The family Buprestidae, is one of the most remarkable and diverse groups of beetles found throughout the world. These beetles are particularly interesting because of their attractive colouration and shiny surface of the trunk, which has earned them the nickname “jewel beetles”. Their bodies are often covered in various shades of green, blue, red and gold, allowing them to blend in perfectly with their surroundings. Buprestidae is a large family with over 15,000 described species divided into several subfamilies. Although found all over the world, the greatest diversity of these beetles can be found in tropical regions.
One of the characteristic features of wood-boring beetles is their larval stage. The larvae of these beetles live inside the wood of plants and trees and feed on woody material. Depending on the species, the larvae can attack both living trees and dead plant parts.
Adult beetles feed on nectar, pollen and plant leaves.
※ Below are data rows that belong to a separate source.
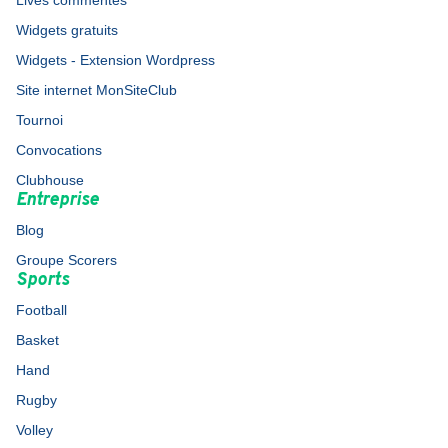
Lives commentés
Widgets gratuits
Widgets - Extension Wordpress
Site internet MonSiteClub
Tournoi
Convocations
Clubhouse
Entreprise
Blog
Groupe Scorers
Sports
Football
Basket
Hand
Rugby
Volley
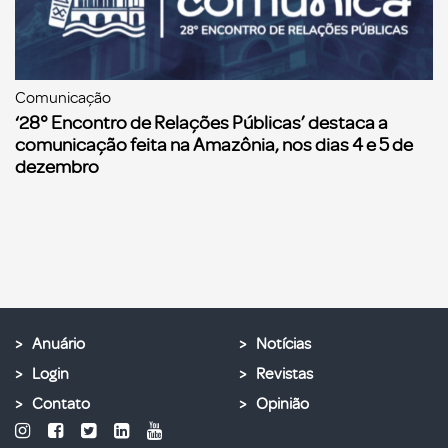
Comunicação
‘28° Encontro de Relações Públicas’ destaca a
comunicação feita na Amazônia, nos dias 4 e 5 de
dezembro
Anuário
Notícias
Login
Revistas
Contato
Opinião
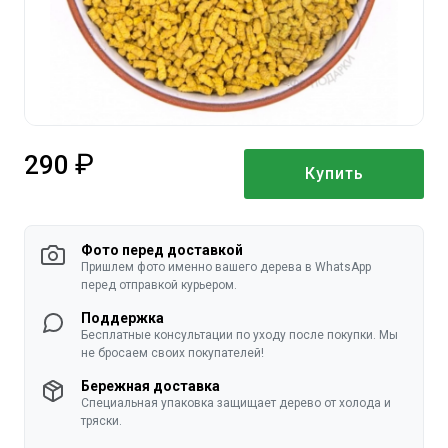
290
Купить
руб.
Фото перед доставкой
Пришлем фото именно вашего дерева в WhatsApp
перед отправкой курьером.
Поддержка
Бесплатные консультации по уходу после покупки. Мы
не бросаем своих покупателей!
Бережная доставка
Специальная упаковка защищает дерево от холода и
тряски.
Their activity is highest during the warm summer months when they can be observed mating and laying eggs in suitable host plants. The females have developed a so-called ovipositor, which they use to deposit their eggs in cracks in the bark of trees. Scientists study them from many different angles. One of them is studying their fascinating behaviour and life cycle. The other is to analyse the chemicals in the beetles’ bodies that help them survive in their hostile environment full of predators and parasites.
The study of these beetles can provide valuable information about the ecology, evolution and conservation of our planet’s biodiversity. These beetles are often associated with forests, as many species are found in deciduous and coniferous forests. Some species also live on savannas, steppes and deserts. Buprestids are usually active during the day and look for flowers on which to collect nectar.
Buprestidae are also popular objects of collecting. Many people collect these beautiful beetles for their aesthetic appearance and collectible value. However, due to forest loss and habitat degradation, some species are becoming endangered.